Sarine Technologies Ltd, wishes to update the public on its closing of its acquisition of a minority stake in Kitov.ai. The purpose of this investment is the diversification of Sarine’s focus to additional industries, also considering the current challenges the diamond jewellery industry faces.
Being a company engaged in technologies similar to those employed by Sarine, thus speaking the same language, Kitov.ai provides the Group with the means to diversify into new fields separate from the diamond industry.
Kitov.ai has many industry-leading customers in many varied industries including aerospace, defense, electronics, medical devices, energy control, consumer products and others, in the U.S., Europe, the Far East and Israel. The concluded deal includes an initial cash investment of US$ 4.1 million in consideration of a just over 33% stake in Kitov.ai, paid in part to the existing shareholders of Kitov.ai and in part infused into Kitov.ai as working capital.
Sarine is also lending Kitov.ai an additional US$ 2.6 million, in the form of a convertible loan, which, not before 01 January 2027 and not after 15 February 2028, can be converted, at Sarine’s sole discretion, into additional equity shares, bringing Sarine’s total stake in Kitov.ai to 51%.
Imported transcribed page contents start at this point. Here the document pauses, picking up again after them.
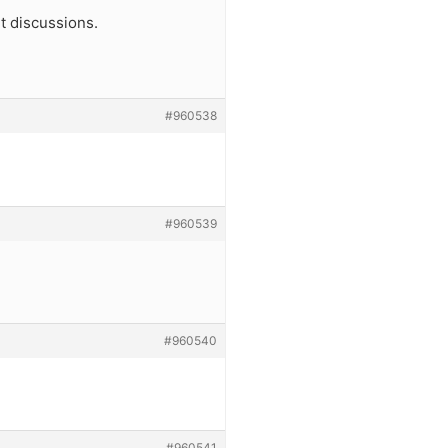
t discussions.
#960538
#960539
#960540
#960541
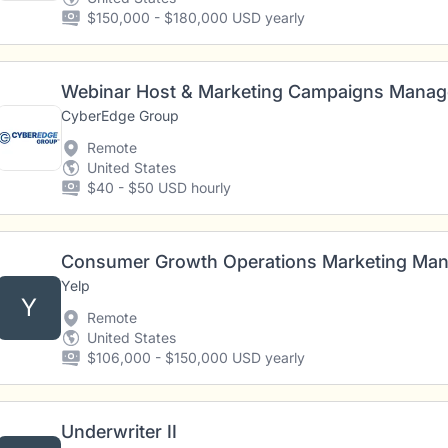
$150,000 - $180,000 USD yearly
Webinar Host & Marketing Campaigns Manage
CyberEdge Group
Remote
United States
$40 - $50 USD hourly
Consumer Growth Operations Marketing Ma
Yelp
Y
Remote
United States
$106,000 - $150,000 USD yearly
Underwriter II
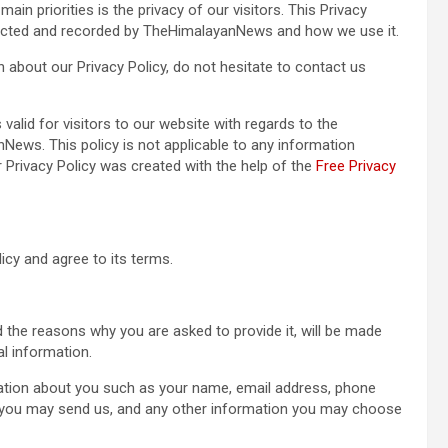
n priorities is the privacy of our visitors. This Privacy
llected and recorded by TheHimalayanNews and how we use it.
n about our Privacy Policy, do not hesitate to contact us
s valid for visitors to our website with regards to the
News. This policy is not applicable to any information
ur Privacy Policy was created with the help of the
Free Privacy
icy and agree to its terms.
 the reasons why you are asked to provide it, will be made
al information.
rmation about you such as your name, email address, phone
you may send us, and any other information you may choose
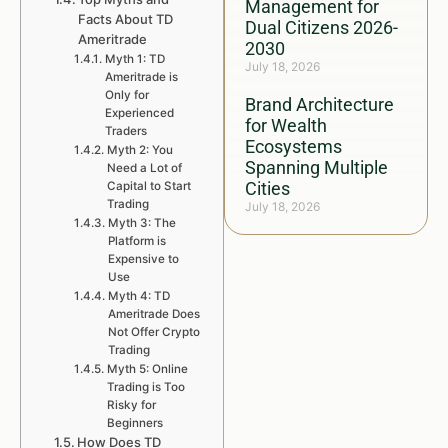
Management for
Facts About TD
Dual Citizens 2026-
Ameritrade
2030
Myth 1: TD
July 18, 2026
Ameritrade is
Only for
Brand Architecture
Experienced
for Wealth
Traders
Ecosystems
Myth 2: You
Spanning Multiple
Need a Lot of
Cities
Capital to Start
Trading
July 18, 2026
Myth 3: The
Platform is
Expensive to
Use
Myth 4: TD
Ameritrade Does
Not Offer Crypto
Trading
Myth 5: Online
Trading is Too
Risky for
Beginners
How Does TD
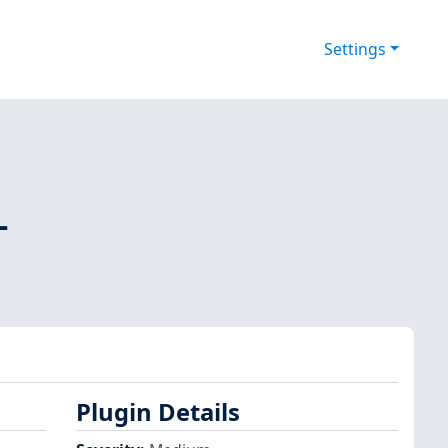
Settings
-
Plugin Details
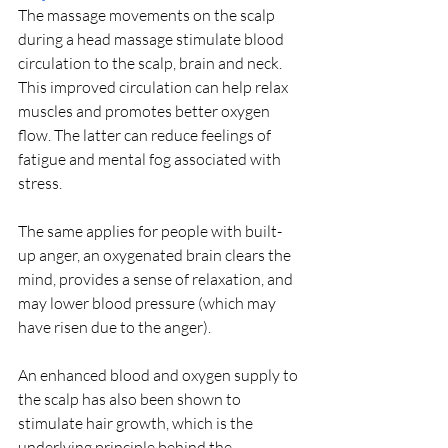
The massage movements on the scalp 
during a head massage stimulate blood 
circulation to the scalp, brain and neck. 
This improved circulation can help relax 
muscles and promotes better oxygen 
flow. The latter can reduce feelings of 
fatigue and mental fog associated with 
stress.
The same applies for people with built-
up anger, an oxygenated brain clears the 
mind, provides a sense of relaxation, and 
may lower blood pressure (which may 
have risen due to the anger).
An enhanced blood and oxygen supply to 
the scalp has also been shown to 
stimulate hair growth, which is the 
underlying principle behind the 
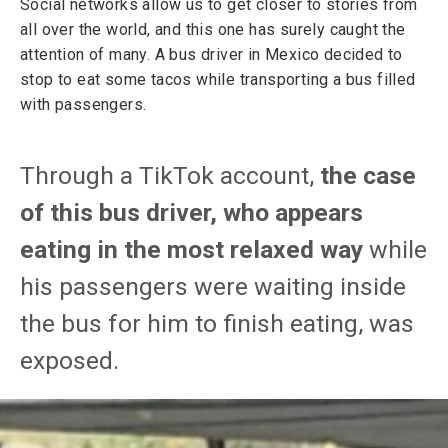
Social networks allow us to get closer to stories from
all over the world, and this one has surely caught the
attention of many. A bus driver in Mexico decided to
stop to eat some tacos while transporting a bus filled
with passengers.
Through a TikTok account,
the case
of this bus driver, who appears
eating in the most relaxed way
while
his passengers were waiting inside
the bus for him to finish eating, was
exposed.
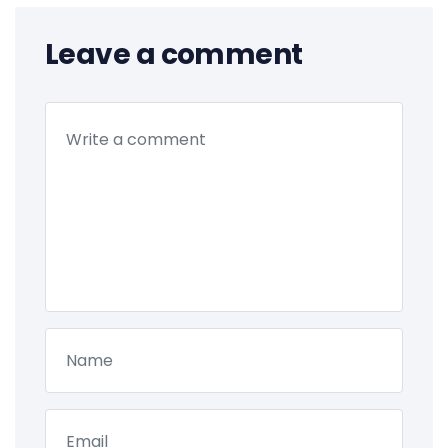
Leave a comment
The transaction was conducted based on Kitov.ai’s pre-money valuation of US$ 10.635 million. If Sarine does decide to convert into equity said convertible loan, possibly subject to shareholders’ approval, the following arrangements shall apply:
1: Sarine may be required to pay (during 2027 or during the first quarter of 2028) certain current shareholders a conditional earnout of US$ 1.0 million triggered by meeting defined profitability goals;
2: Kitov.ai, the company itself, not Sarine, may be required to pay (in 2029) certain current shareholders an additional conditional earnout payment of up to US$ 2.0 million, triggered and calculated by meeting certain sales and profitability goals;
3: The current shareholders of Kitov.ai may exercise (during the second half of 2029) a Put Option and sell to the Company all or part of Kitov.ai shares held by them at such time, based on a valuation set by an independent appraiser, at a consideration not to exceed US$12 million. This Put Option will not be in force, if before mid-2029 equity altering events occur, such as a merger, a public offering, etc.
If Sarine does not convert the aforesaid convertible loan, the aggregate consideration payable by Sarine for its 33% of Kitov.ai’s shares shall be ~US$ 4.1M and the said convertible loan shall bear interest and be payable to Sarine. The investment documents also include minority-protection clauses, throughout the different phases of the above transaction.